Whilst the deep-frozen products awaiting use are preserved in suitable cold storage rooms able to preserve them at relatively low temperatures (approximately at least −18° C.), those that must be thawed daily are usually taken out of the cold storage rooms a day early and are placed in suitable thawing apparatuses.
In large catering restaurant chains, where the entire procedure is highly standardized, the deep-frozen food products are supplied to each point of sale packaged in packages having practically constant dimensions and weight. For example, hamburgers may be packaged in packages containing several dozen pieces stacked and positioned side by side in such a way as to constitute an almost parallelepiped block. Therefore, in large fast food restaurant chains, on a daily basis the point of sale thaws a predetermined number of blocks of hamburgers, in order to meet the foreseeable customer demand.
According to the most widespread prior art in catering, the thawing of food products is carried out in suitable apparatuses, appropriately designed for that purpose. In the most widespread embodiments, such apparatuses are substantially refrigerators combined with a generator of air at a controlled temperature (normally between 0° C. and 20/25° C.) which have a plurality of housing compartments in which the deep-frozen food products can be inserted. The actual thawing is performed by circulating air at a controlled temperature (a temperature that generally at the start is equal to 20/25° C. and that is gradually reduced to approximately 0/2° C. during the process). Once thawing is complete or almost complete, a refrigerating circuit begins operating, designed to preserve the foods at a temperature of approximately 0/2° C. Generally, such apparatuses are able to thaw food products over a period of many hours (in many cases just under twenty-four hours), therefore, every day the point of sale must empty the thawed products from the apparatus (which are then advantageously preserved in normal refrigerators until they are used) and load the apparatuses with new products to be thawed.
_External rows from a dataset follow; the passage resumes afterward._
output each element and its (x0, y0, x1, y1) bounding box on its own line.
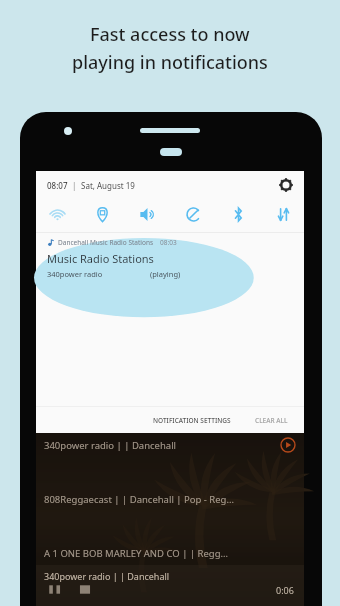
button[interactable]: Play (280, 437, 296, 453)
button[interactable]: Pause (46, 582, 64, 597)
button[interactable]: Bluetooth (223, 199, 253, 229)
button[interactable]: 808Reggaecast | | Dancehall | Pop - Reg… (36, 487, 304, 511)
button[interactable]: Dancehall Music Radio Stations (36, 233, 304, 295)
staticText: Fast access to now (90, 22, 250, 47)
button[interactable]: 340power radio | | Dancehall (36, 433, 304, 457)
button[interactable]: NOTIFICATION SETTINGS (149, 412, 235, 429)
staticText: 340power radio | | Dancehall (44, 439, 280, 452)
staticText: 08:03 (160, 238, 177, 247)
staticText: | (72, 180, 77, 191)
staticText: (playing) (150, 269, 181, 279)
button[interactable]: Sound (132, 199, 162, 229)
staticText: playing in notifications (72, 50, 268, 75)
button[interactable]: Auto rotate (178, 199, 208, 229)
staticText: Music Radio Stations (47, 251, 154, 266)
staticText: A 1 ONE BOB MARLEY AND CO | | Regg… (44, 547, 296, 560)
button[interactable]: Mobile data (268, 199, 298, 229)
button[interactable]: CLEAR ALL (251, 412, 292, 429)
staticText: Dancehall Music Radio Stations (58, 238, 154, 247)
staticText: NOTIFICATION SETTINGS (153, 416, 231, 425)
staticText: 0:06 (276, 584, 294, 596)
button[interactable]: A 1 ONE BOB MARLEY AND CO | | Regg… (36, 541, 304, 565)
button[interactable]: Wi-Fi (42, 199, 72, 229)
staticText: 808Reggaecast | | Dancehall | Pop - Reg… (44, 493, 296, 506)
button[interactable]: Location (87, 199, 117, 229)
staticText: Sat, August 19 (81, 180, 135, 191)
staticText: 08:07 (47, 180, 68, 191)
staticText: CLEAR ALL (255, 416, 288, 425)
staticText: 340power radio (47, 269, 103, 279)
button[interactable]: Settings (278, 177, 294, 193)
button[interactable]: Stop (76, 582, 94, 597)
staticText: 340power radio | | Dancehall (44, 570, 170, 582)
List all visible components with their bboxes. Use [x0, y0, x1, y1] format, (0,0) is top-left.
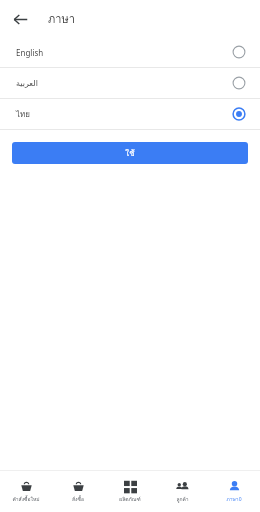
staticText: ผลิตภัณฑ์: [119, 495, 141, 503]
staticText: ภาษา0: [226, 495, 242, 503]
staticText: สั่งซื้อ: [72, 495, 84, 503]
staticText: ภาษา: [48, 10, 75, 27]
staticText: คำสั่งซื้อใหม่: [12, 495, 40, 503]
button[interactable]: العربية: [0, 68, 260, 98]
button[interactable]: สั่งซื้อ: [52, 477, 104, 506]
button[interactable]: Back: [6, 5, 34, 33]
button[interactable]: ใช้: [12, 142, 248, 164]
staticText: العربية: [16, 79, 232, 88]
staticText: ลูกค้า: [176, 495, 189, 503]
button[interactable]: ภาษา0: [208, 477, 260, 506]
button[interactable]: ลูกค้า: [156, 477, 208, 506]
button[interactable]: English: [0, 37, 260, 67]
staticText: ใช้: [125, 147, 135, 160]
button[interactable]: ผลิตภัณฑ์: [104, 477, 156, 506]
button[interactable]: คำสั่งซื้อใหม่: [0, 477, 52, 506]
staticText: English: [16, 47, 232, 58]
staticText: ไทย: [16, 108, 232, 121]
button[interactable]: ไทย: [0, 99, 260, 129]
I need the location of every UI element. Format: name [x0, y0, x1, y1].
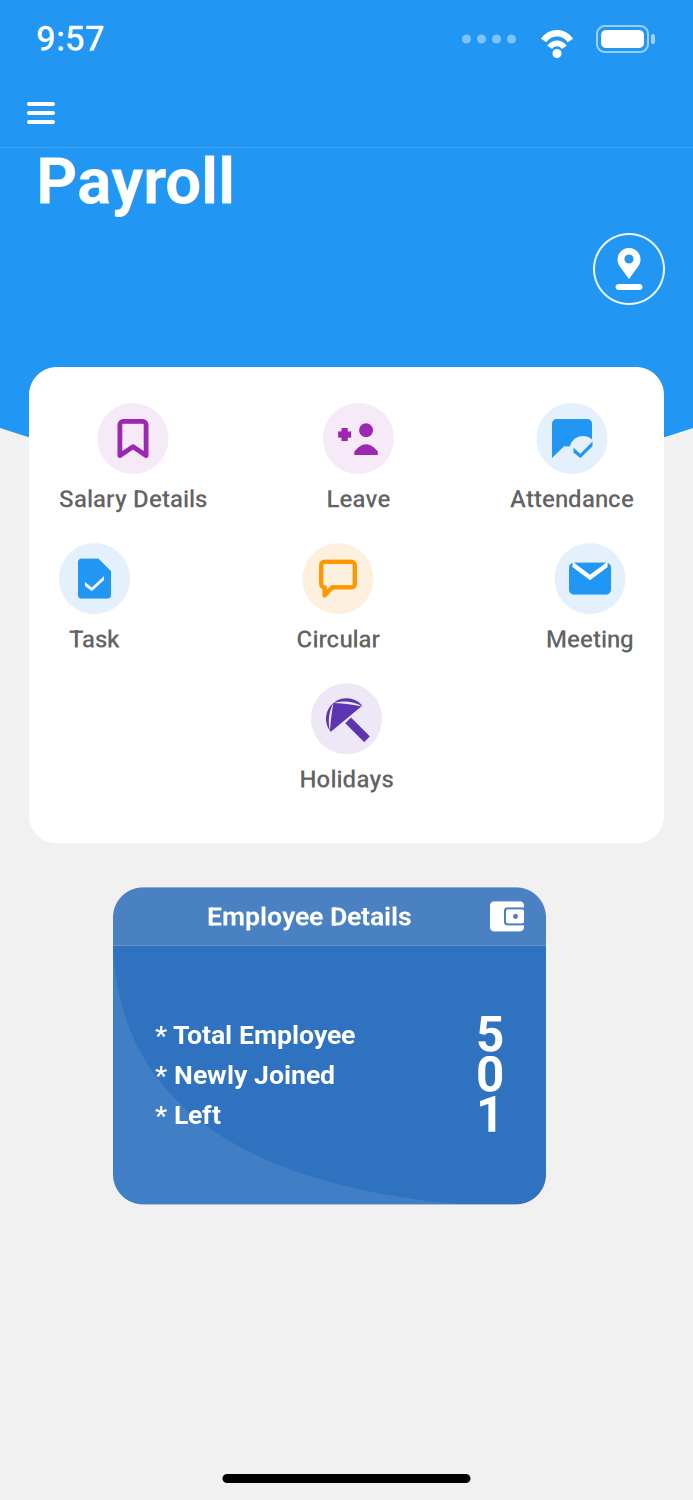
staticText: 9:57: [36, 19, 105, 59]
staticText: Circular: [296, 625, 380, 653]
staticText: Holidays: [300, 765, 394, 793]
button[interactable]: Location: [592, 232, 666, 306]
staticText: Attendance: [510, 485, 634, 513]
staticText: Employee Details: [207, 901, 412, 932]
staticText: Payroll: [36, 144, 235, 219]
button[interactable]: Attendance: [510, 403, 634, 513]
button[interactable]: Leave: [323, 403, 394, 513]
button[interactable]: Holidays: [300, 683, 394, 793]
staticText: 5: [476, 1006, 504, 1064]
button[interactable]: Task: [59, 543, 130, 653]
button[interactable]: Meeting: [546, 543, 634, 653]
staticText: Leave: [326, 485, 390, 513]
button[interactable]: Menu: [13, 85, 69, 141]
button[interactable]: Salary Details: [59, 403, 207, 513]
staticText: * Left: [155, 1099, 221, 1130]
staticText: * Newly Joined: [155, 1059, 335, 1090]
staticText: Salary Details: [59, 485, 207, 513]
staticText: 1: [476, 1086, 504, 1144]
staticText: 0: [476, 1046, 504, 1104]
staticText: Meeting: [546, 625, 634, 653]
staticText: Task: [69, 625, 120, 653]
staticText: * Total Employee: [155, 1019, 355, 1050]
button[interactable]: Circular: [296, 543, 380, 653]
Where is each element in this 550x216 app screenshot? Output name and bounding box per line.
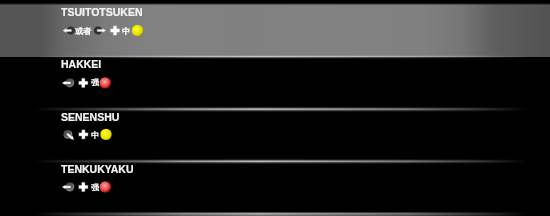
staticText: SENENSHU bbox=[61, 111, 120, 123]
staticText: TSUITOTSUKEN bbox=[61, 6, 143, 18]
staticText: 中 bbox=[91, 130, 99, 140]
staticText: HAKKEI bbox=[61, 58, 102, 70]
button[interactable]: TENKUKYAKU bbox=[0, 161, 550, 216]
staticText: 强 bbox=[91, 77, 99, 87]
staticText: 强 bbox=[91, 182, 99, 192]
button[interactable]: SENENSHU bbox=[0, 109, 550, 161]
button[interactable]: TSUITOTSUKEN bbox=[0, 4, 550, 57]
staticText: 中 bbox=[122, 26, 130, 36]
staticText: TENKUKYAKU bbox=[61, 163, 134, 175]
button[interactable]: HAKKEI bbox=[0, 56, 550, 109]
staticText: 或者 bbox=[75, 26, 91, 36]
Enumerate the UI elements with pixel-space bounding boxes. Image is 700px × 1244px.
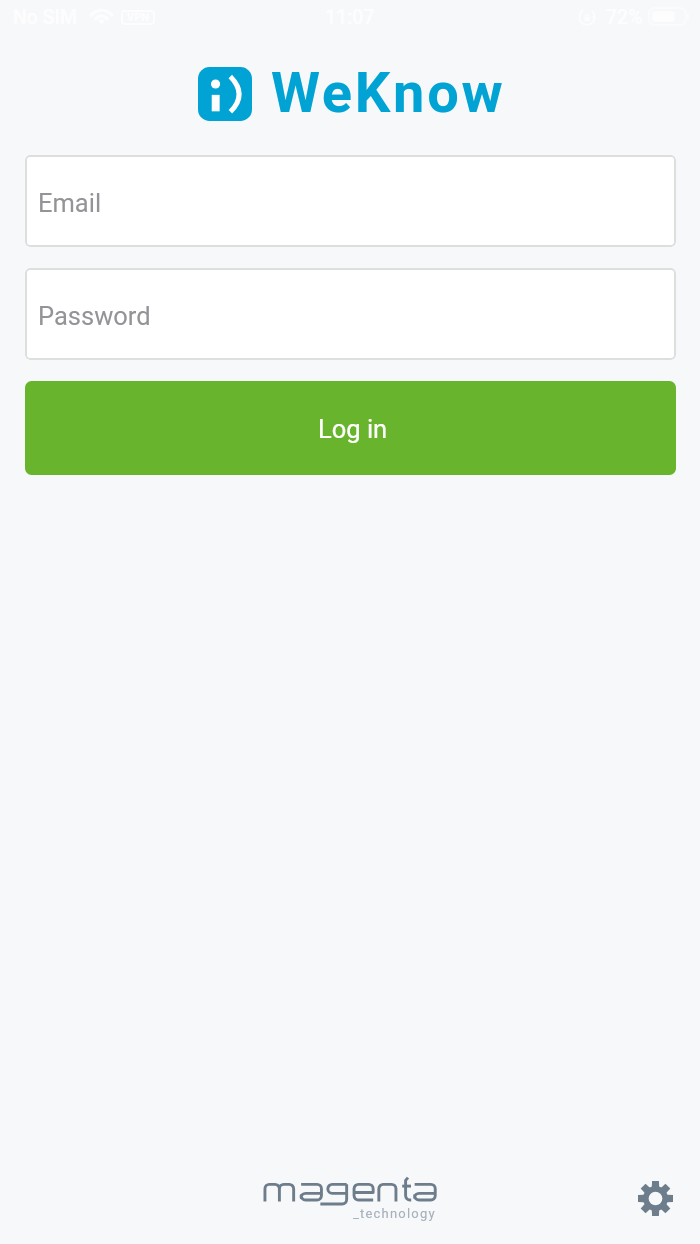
button[interactable]: Password xyxy=(25,268,676,360)
staticText: WeKnow xyxy=(271,60,506,126)
button[interactable]: Settings xyxy=(631,1174,679,1222)
button[interactable]: Email xyxy=(25,155,676,247)
staticText: Password xyxy=(38,301,151,331)
staticText: Log in xyxy=(318,414,388,444)
staticText: Email xyxy=(38,188,102,218)
button[interactable]: Log in xyxy=(25,381,676,475)
staticText: _technology xyxy=(353,1206,436,1221)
In the case of deep-frozen food products with standardized packaging, it is also generally the case that, to minimize overall dimensions, each housing compartment of the prior art apparatuses has a volume that is made to measure for the block to be thawed, that is to say, slightly larger than that of the block.
It is easy to see how this technology has considerable limits and may therefore cause significant disadvantages.
In particular, the thawing times are long and make dynamic management of the food products depending on the actual customer demand impossible. Each point of sale must plan one day, how many food products it must thaw for the next day. If demand is overestimated, at the end of the following day the point of sale will have to dispose of the excess products as rubbish. If, on the other hand, the demand is underestimated, at a certain point during the following day, the point of sale will be unable to meet customer demand.
Faced with these issues, points of sale would generally prefer to overestimate demand, with the consequent risk of wasting a predetermined number of food products, rather than risk disappointing the customers.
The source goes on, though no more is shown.